Work item: Give the data again in full, without pictures.

Extracted entries:

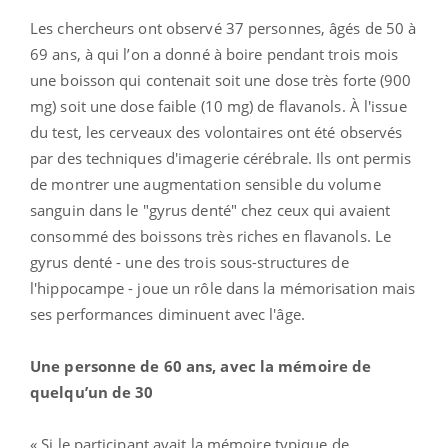
Les chercheurs ont observé 37 personnes, âgés de 50 à
69 ans, à qui l’on a donné à boire pendant trois mois
une boisson qui contenait soit une dose très forte (900
mg) soit une dose faible (10 mg) de flavanols. À l'issue
du test, les cerveaux des volontaires ont été observés
par des techniques d'imagerie cérébrale. Ils ont permis
de montrer une augmentation sensible du volume
sanguin dans le "gyrus denté" chez ceux qui avaient
consommé des boissons très riches en flavanols. Le
gyrus denté - une des trois sous-structures de
l'hippocampe - joue un rôle dans la mémorisation mais
ses performances diminuent avec l'âge.
Une personne de 60 ans, avec la mémoire de
quelqu’un de 30
« Si le participant avait la mémoire typique de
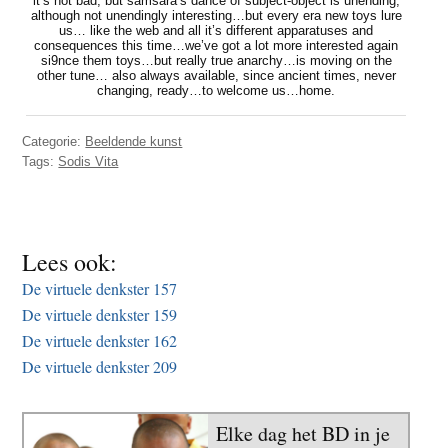
it’s not bad, but samsara’s dance of subject-object is unending,
t
although not unendingly interesting…but every era new toys lure
e
us… like the web and all it’s different apparatuses and
e
consequences this time…we’ve got a lot more interested again
s
si9nce them toys…but really true anarchy…is moving on the
i
other tune… also always available, since ancient times, never
changing, ready…to welcome us…home.
t
e
Categorie:
Beeldende kunst
Tags:
Sodis Vita
Lees ook:
De virtuele denkster 157
De virtuele denkster 159
De virtuele denkster 162
De virtuele denkster 209
Elke dag het BD in je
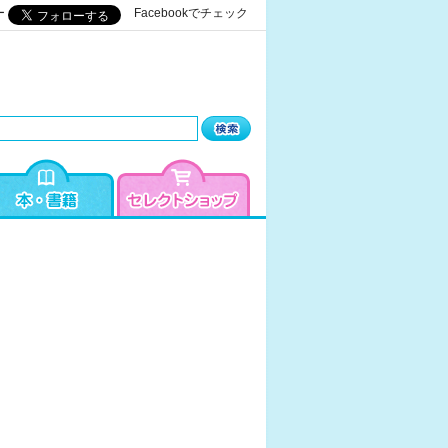
ー
Facebookでチェック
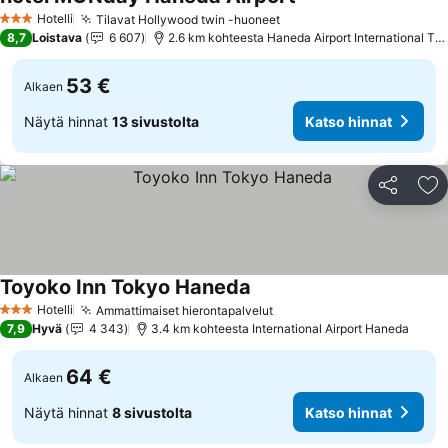
Katso hinnat
Hotelli
Tilavat Hollywood twin -huoneet
Katso hinnat
3 Tähtiluokitus
8,7
Loistava
6 607
2.6 km kohteesta Haneda Airport International Ter
53 €
Alkaen
Näytä hinnat
13 sivustolta
Katso hinnat
Jaa
Li
Toyoko Inn Tokyo Haneda
Katso hinnat
Hotelli
Ammattimaiset hierontapalvelut
Katso hinnat
3 Tähtiluokitus
7,9
Hyvä
4 343
3.4 km kohteesta International Airport Haneda
64 €
Alkaen
Näytä hinnat
8 sivustolta
Katso hinnat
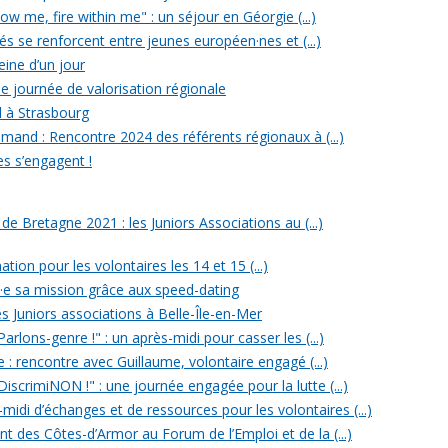
w me, fire within me" : un séjour en Géorgie (...)
iés se renforcent entre jeunes européen·nes et (...)
reine d’un jour
e journée de valorisation régionale
d à Strasbourg
mand : Rencontre 2024 des référents régionaux à (...)
es s’engagent !
 Bretagne 2021 : les Juniors Associations au (...)
ation pour les volontaires les 14 et 15 (...)
n·e sa mission grâce aux speed-dating
s Juniors associations à Belle-Île-en-Mer
rlons-genre !" : un après-midi pour casser les (...)
e : rencontre avec Guillaume, volontaire engagé (...)
iscrimiNON !" : une journée engagée pour la lutte (...)
midi d’échanges et de ressources pour les volontaires (...)
t des Côtes-d’Armor au Forum de l’Emploi et de la (...)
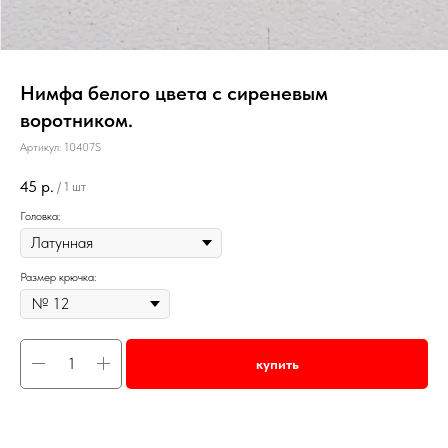
Нимфа белого цвета с сиреневым
воротником.
Артикул:
10407S
45
р.
/
1 шт
Головка:
Размер крючка:
купить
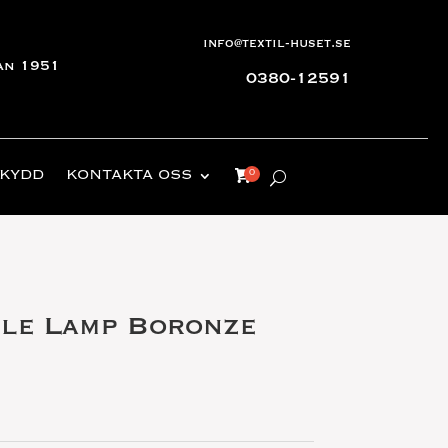
info@textil-huset.se
an 1951
0380-12591
KYDD
KONTAKTA OSS
ble Lamp Boronze
ga
arande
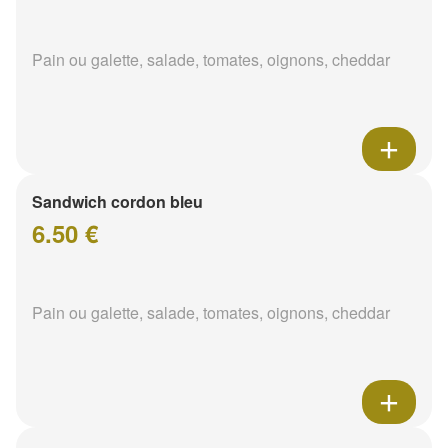
Pain ou galette, salade, tomates, oignons, cheddar
Sandwich cordon bleu
6.50 €
Pain ou galette, salade, tomates, oignons, cheddar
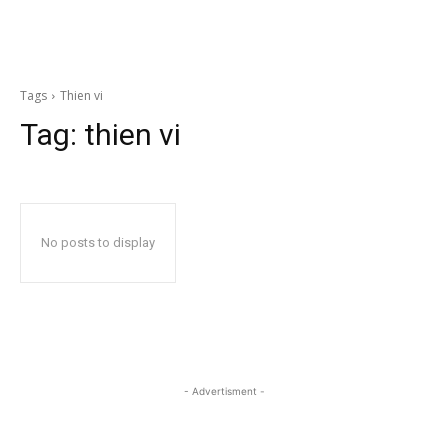
Tags
Thien vi
Tag:
thien vi
No posts to display
- Advertisment -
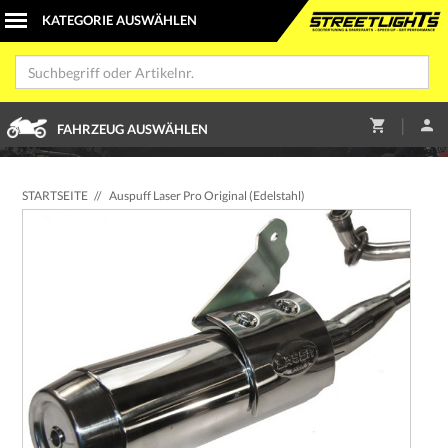
|
FAHRZEUG AUSWÄHLEN
STARTSEITE
//
Auspuff Laser Pro Original (Edelstahl)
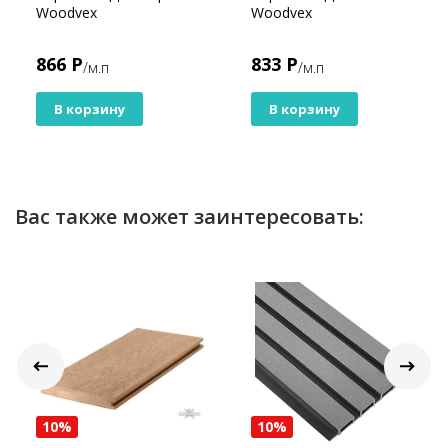
Woodvex
Woodvex
866 Р
833 Р
/м.п
/м.п
В корзину
В корзину
Вас также может заинтересовать:
10%
10%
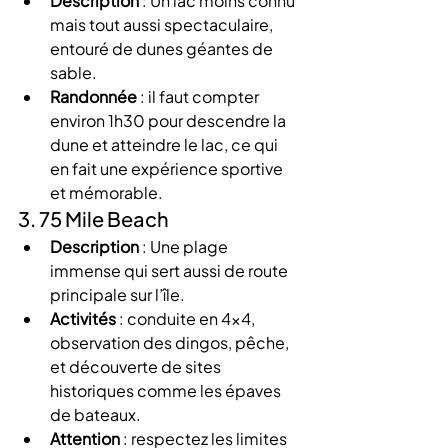
Description
 : Un lac moins connu 
mais tout aussi spectaculaire, 
entouré de dunes géantes de 
sable.
Randonnée
 : il faut compter 
environ 1h30 pour descendre la 
dune et atteindre le lac, ce qui 
en fait une expérience sportive 
et mémorable.
3. 75 Mile Beach
Description
 : Une plage 
immense qui sert aussi de route 
principale sur l’île.
Activités
 : conduite en 4×4, 
observation des dingos, pêche, 
et découverte de sites 
historiques comme les épaves 
de bateaux.
Attention
 : respectez les limites 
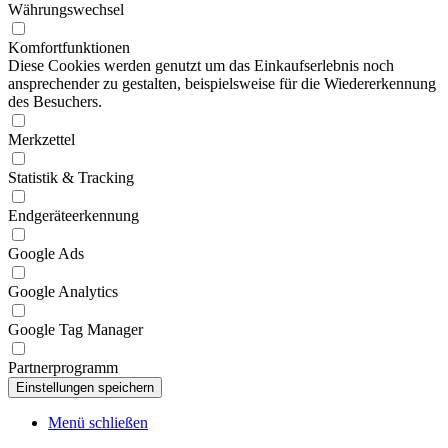
Währungswechsel
Komfortfunktionen
Diese Cookies werden genutzt um das Einkaufserlebnis noch
ansprechender zu gestalten, beispielsweise für die Wiedererkennung
des Besuchers.
Merkzettel
Statistik & Tracking
Endgeräteerkennung
Google Ads
Google Analytics
Google Tag Manager
Partnerprogramm
Menü schließen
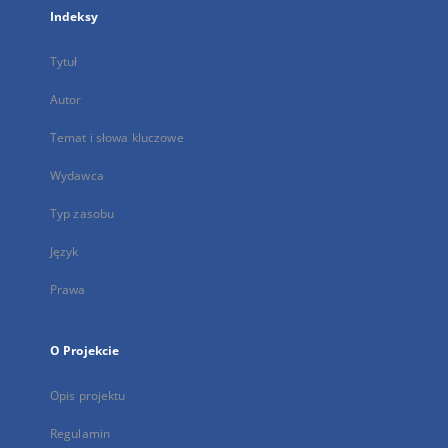
Indeksy
Tytuł
Autor
Temat i słowa kluczowe
Wydawca
Typ zasobu
Język
Prawa
O Projekcie
Opis projektu
Regulamin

Answer box:
Les chercheurs ont observé 37 personnes, âgés de 50 à
69 ans, à qui l’on a donné à boire pendant trois mois
une boisson qui contenait soit une dose très forte (900
mg) soit une dose faible (10 mg) de flavanols. À l'issue
du test, les cerveaux des volontaires ont été observés
par des techniques d'imagerie cérébrale. Ils ont permis
de montrer une augmentation sensible du volume
sanguin dans le "gyrus denté" chez ceux qui avaient
consommé des boissons très riches en flavanols. Le
gyrus denté - une des trois sous-structures de
l'hippocampe - joue un rôle dans la mémorisation mais
ses performances diminuent avec l'âge.
Une personne de 60 ans, avec la mémoire de
quelqu’un de 30
« Si le participant avait la mémoire typique de
it’s not bad, but samsara’s dance of subject-object is unending,
t
although not unendingly interesting…but every era new toys lure
e
us… like the web and all it’s different apparatuses and
e
consequences this time…we’ve got a lot more interested again
s
si9nce them toys…but really true anarchy…is moving on the
i
other tune… also always available, since ancient times, never
changing, ready…to welcome us…home.
t
e
Categorie:
Beeldende kunst
Tags:
Sodis Vita
Lees ook:
De virtuele denkster 157
De virtuele denkster 159
De virtuele denkster 162
De virtuele denkster 209
Elke dag het BD in je
ー
Facebookでチェック
Katso hinnat
Hotelli
Tilavat Hollywood twin -huoneet
Katso hinnat
3 Tähtiluokitus
8,7
Loistava
6 607
2.6 km kohteesta Haneda Airport International Ter
53 €
Alkaen
Näytä hinnat
13 sivustolta
Katso hinnat
Jaa
Li
Toyoko Inn Tokyo Haneda
Katso hinnat
Hotelli
Ammattimaiset hierontapalvelut
Katso hinnat
3 Tähtiluokitus
7,9
Hyvä
4 343
3.4 km kohteesta International Airport Haneda
64 €
Alkaen
Näytä hinnat
8 sivustolta
Katso hinnat
w me, fire within me" : un séjour en Géorgie (...)
iés se renforcent entre jeunes européen·nes et (...)
reine d’un jour
e journée de valorisation régionale
d à Strasbourg
mand : Rencontre 2024 des référents régionaux à (...)
es s’engagent !
 Bretagne 2021 : les Juniors Associations au (...)
ation pour les volontaires les 14 et 15 (...)
n·e sa mission grâce aux speed-dating
s Juniors associations à Belle-Île-en-Mer
rlons-genre !" : un après-midi pour casser les (...)
e : rencontre avec Guillaume, volontaire engagé (...)
iscrimiNON !" : une journée engagée pour la lutte (...)
midi d’échanges et de ressources pour les volontaires (...)
t des Côtes-d’Armor au Forum de l’Emploi et de la (...)
Нимфа белого цвета с сиреневым
воротником.
Артикул:
10407S
45
р.
/
1 шт
Головка:
Размер крючка:
купить
info@textil-huset.se
an 1951
0380-12591
KYDD
KONTAKTA OSS
ble Lamp Boronze
ga
arande
Pain ou galette, salade, tomates, oignons, cheddar
Sandwich cordon bleu
6.50 €
Pain ou galette, salade, tomates, oignons, cheddar
Tags
Thien vi
Tag:
thien vi
No posts to display
- Advertisment -
|
FAHRZEUG AUSWÄHLEN
STARTSEITE
//
Auspuff Laser Pro Original (Edelstahl)
Woodvex
Woodvex
866 Р
833 Р
/м.п
/м.п
В корзину
В корзину
Вас также может заинтересовать:
10%
10%
Description
 : Un lac moins connu 
mais tout aussi spectaculaire, 
entouré de dunes géantes de 
sable.
Randonnée
 : il faut compter 
environ 1h30 pour descendre la 
dune et atteindre le lac, ce qui 
en fait une expérience sportive 
et mémorable.
3. 75 Mile Beach
Description
 : Une plage 
immense qui sert aussi de route 
principale sur l’île.
Activités
 : conduite en 4×4, 
observation des dingos, pêche, 
et découverte de sites 
historiques comme les épaves 
de bateaux.
Attention
 : respectez les limites 
Währungswechsel
Komfortfunktionen
Diese Cookies werden genutzt um das Einkaufserlebnis noch
ansprechender zu gestalten, beispielsweise für die Wiedererkennung
des Besuchers.
Merkzettel
Statistik & Tracking
Endgeräteerkennung
Google Ads
Google Analytics
Google Tag Manager
Partnerprogramm
Menü schließen
Indeksy
Tytuł
Autor
Temat i słowa kluczowe
Wydawca
Typ zasobu
Język
Prawa
O Projekcie
Opis projektu
Regulamin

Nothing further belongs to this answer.